Indonesia adalah pengekspor minyak kelapa sawit, batu bara termal, dan produsen utama nikel, tembaga, dan timah olahan terbesar di dunia, sedangkan Malaysia adalah produsen dan pengekspor kelapa sawit terbesar kedua di dunia.
Kualitas pertahanan dalam pengelompokan negara-negara ASEAN dapat meningkat dalam beberapa bulan mendatang, karena konflik Rusia-Ukraina meningkat, kata Kenneth Tang, manajer portofolio senior untuk ekuitas Asia di Nikko Asset Management.
Indeks MSCI dari saham dunia telah jatuh 11% tahun ini, tetapi Indonesia, dengan kenaikan tahun-ke-tanggal hampir 5%, adalah pasar Asia dengan kinerja terbaik setelah Indeks Harga Saham Gabungan mencapai rekor minggu lalu.
Produsen batubara Adaro Energy dan Bayan Resources melonjak ke rekor tertinggi.
Saham di negara tetangga Malaysia mencapai level tertinggi 10 bulan minggu lalu, setelah lonjakan Februari sebesar 6,3%.
Dengan demikian Indonesia dan Malaysia menawarkan “lindung nilai stagflasi yang sempurna” sebagai satu-satunya dua eksportir komoditas bersih di Asia selain Jepang, kata ekonom Morgan Stanley.
Abrdn mengatakan bahwa pihaknya menyukai sektor-sektor yang terpapar pasar komoditas, tetapi juga menyoroti bahwa Asia Tenggara yang berbiaya rendah ditempatkan dengan baik untuk menarik lebih banyak investasi asing langsung dalam membangun rantai pasokan di berbagai bidang seperti kendaraan listrik dan penyimpanan energi.

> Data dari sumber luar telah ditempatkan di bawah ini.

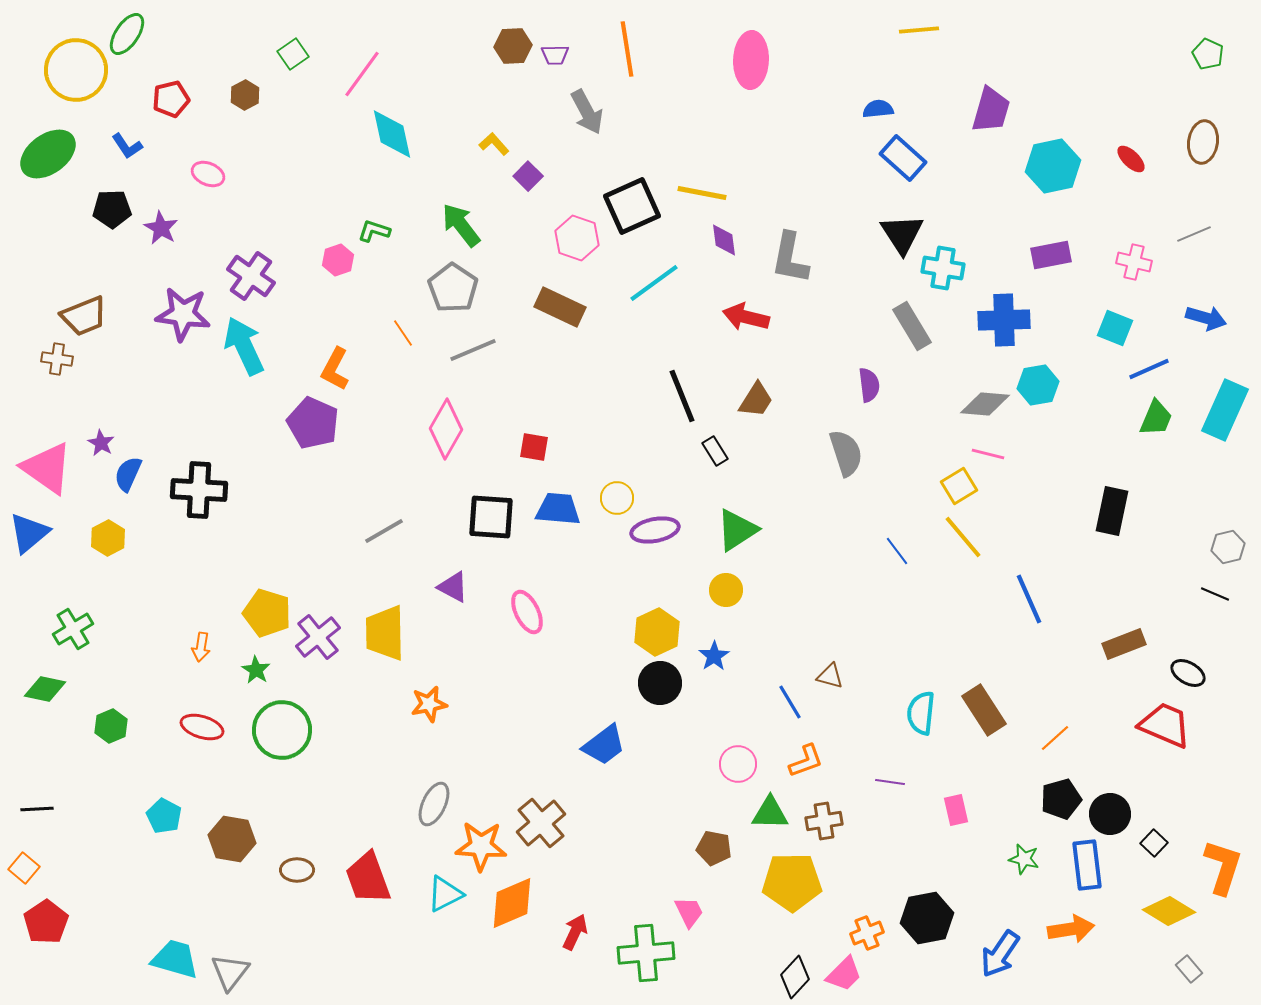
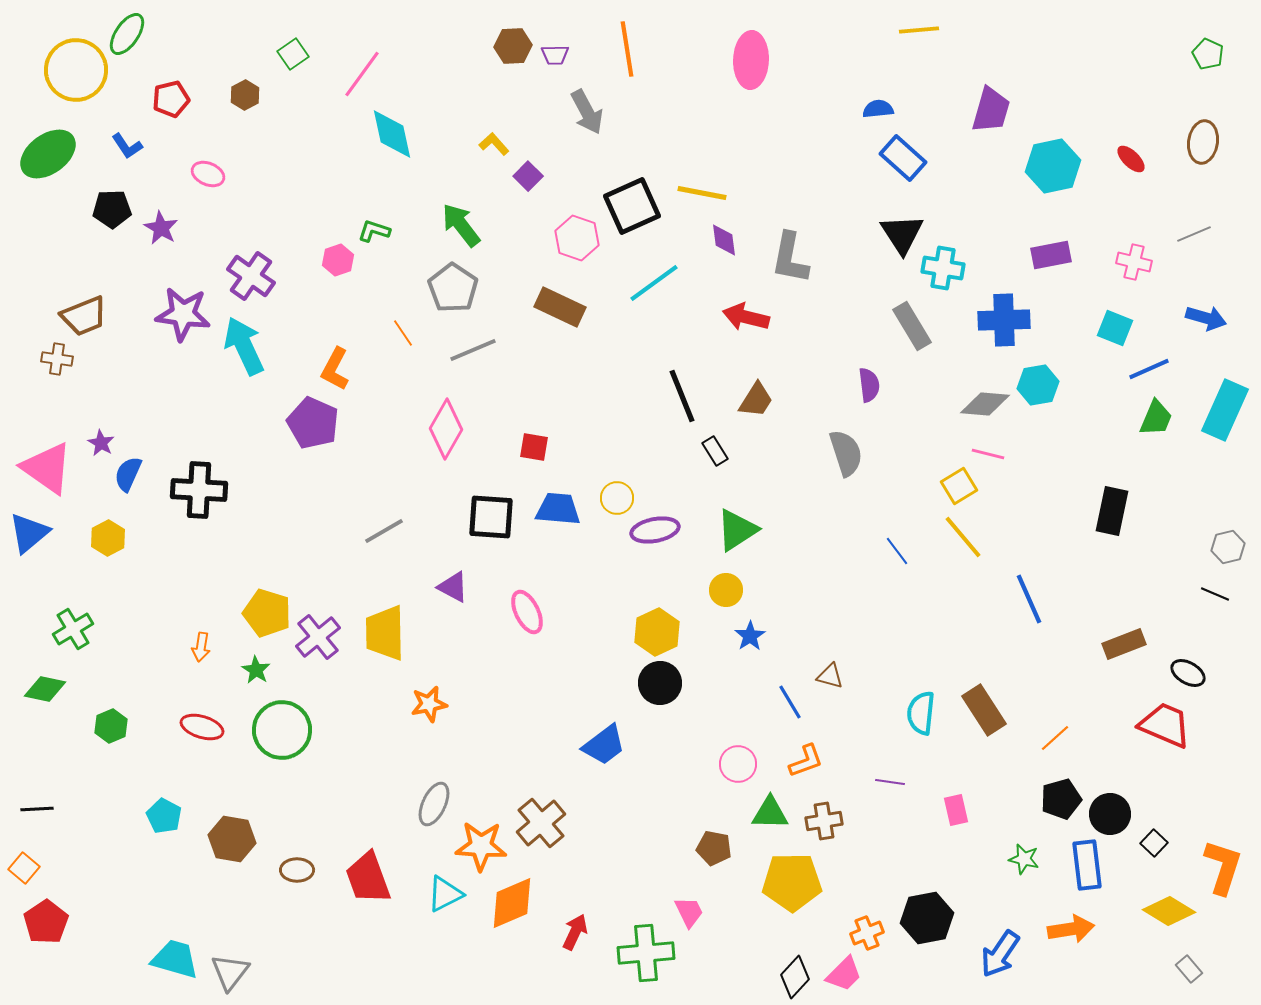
blue star at (714, 656): moved 36 px right, 20 px up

Kinerja yang kuat di pasar Indonesia dapat menjadi pertanda baik untuk pencatatan ekuitas, karena perusahaan teknologi terbesarnya, GoTo, akan meluncurkan IPO domestik yang dapat mengumpulkan setidaknya $ 1 miliar di semester pertama, kata sumber.
Tahun lalu, penggalangan dana Indonesia melalui IPO naik ke level tertinggi dalam satu dekade, didorong oleh minat investor pada perusahaan teknologi.

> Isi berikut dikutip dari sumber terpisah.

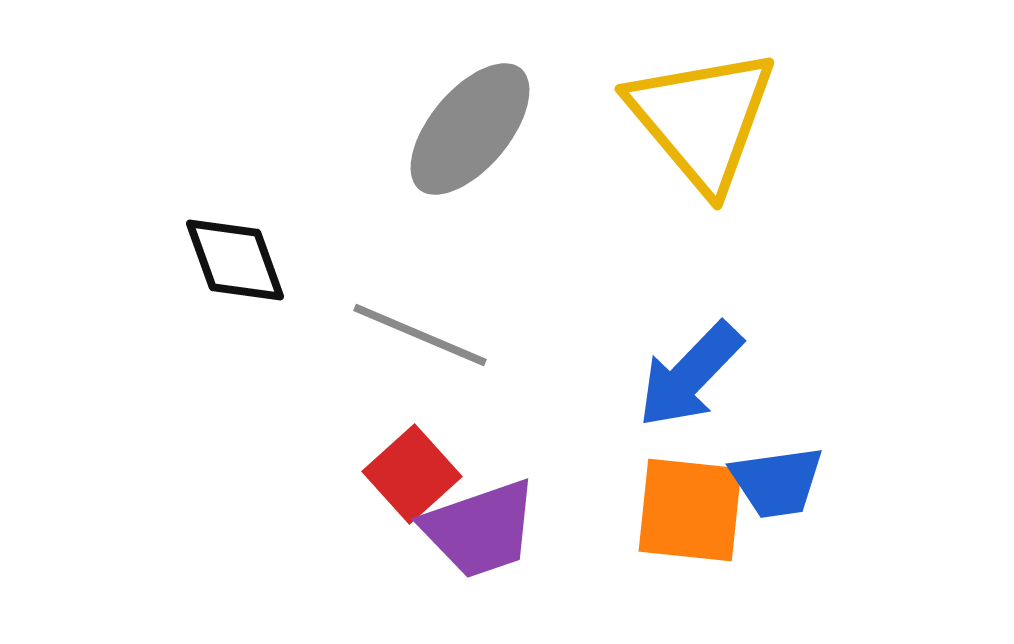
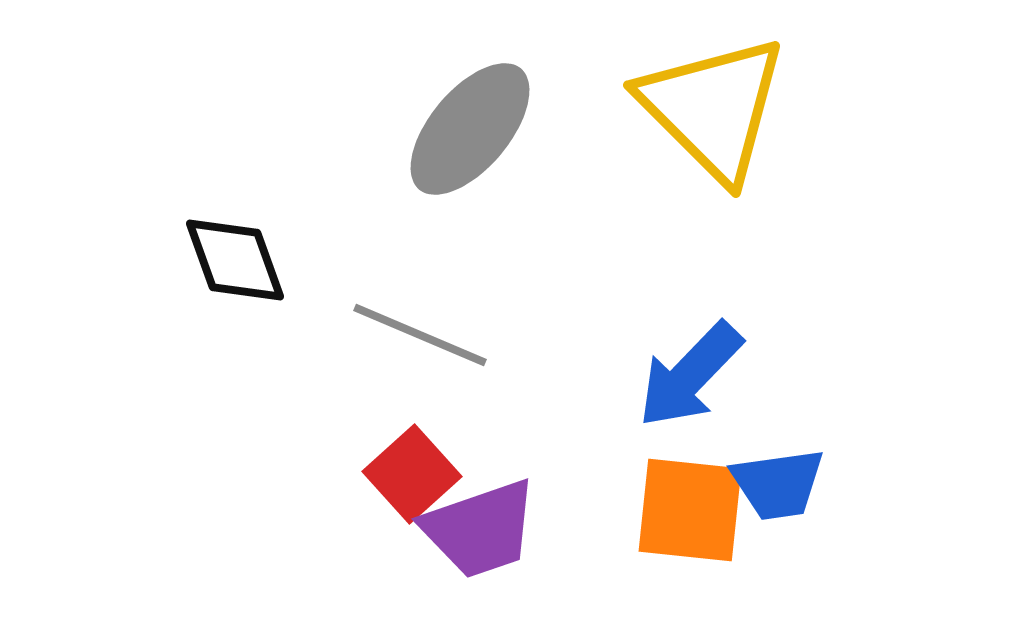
yellow triangle: moved 11 px right, 11 px up; rotated 5 degrees counterclockwise
blue trapezoid: moved 1 px right, 2 px down
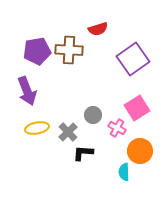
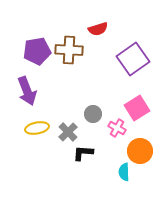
gray circle: moved 1 px up
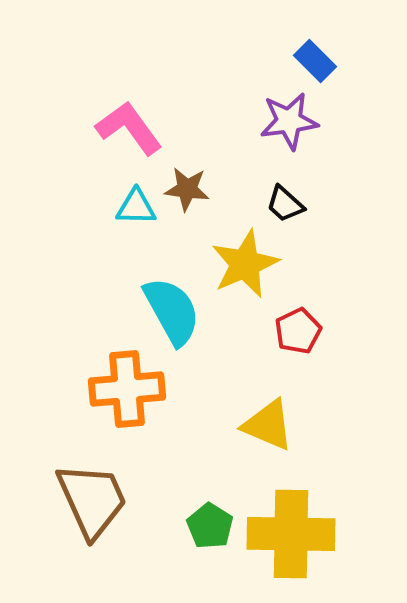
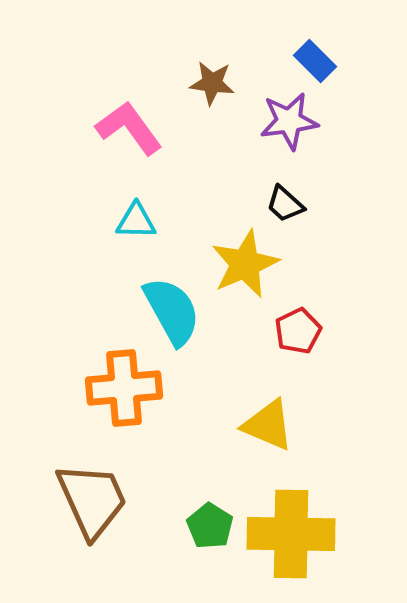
brown star: moved 25 px right, 106 px up
cyan triangle: moved 14 px down
orange cross: moved 3 px left, 1 px up
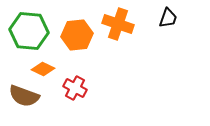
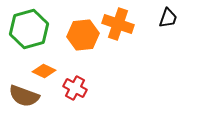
green hexagon: moved 2 px up; rotated 21 degrees counterclockwise
orange hexagon: moved 6 px right
orange diamond: moved 1 px right, 2 px down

Indonesia, ekonomi terbesar di Asia Tenggara, membukukan surplus anggaran sebesar $2 miliar pada Januari karena pendapatan pajak melonjak.
Itu telah mendorong pergeseran persepsi bahwa Malaysia dan Indonesia rentan selama periode pengetatan kebijakan Fed, seperti sekarang, berkat kehadiran asing yang besar di pasar obligasi mereka.

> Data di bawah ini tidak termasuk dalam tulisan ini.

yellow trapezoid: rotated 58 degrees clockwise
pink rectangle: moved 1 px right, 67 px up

Kepemilikan asing menyumbang 28% saham Indonesia pada Januari, turun dari 37% pada Maret 2013, menurut Nomura. Non-penduduk sekarang hanya memegang seperempat dari utang pemerintah Malaysia. Mereka memegang kurang dari seperlima utang pemerintah Indonesia, turun dari 39% pada akhir 2019.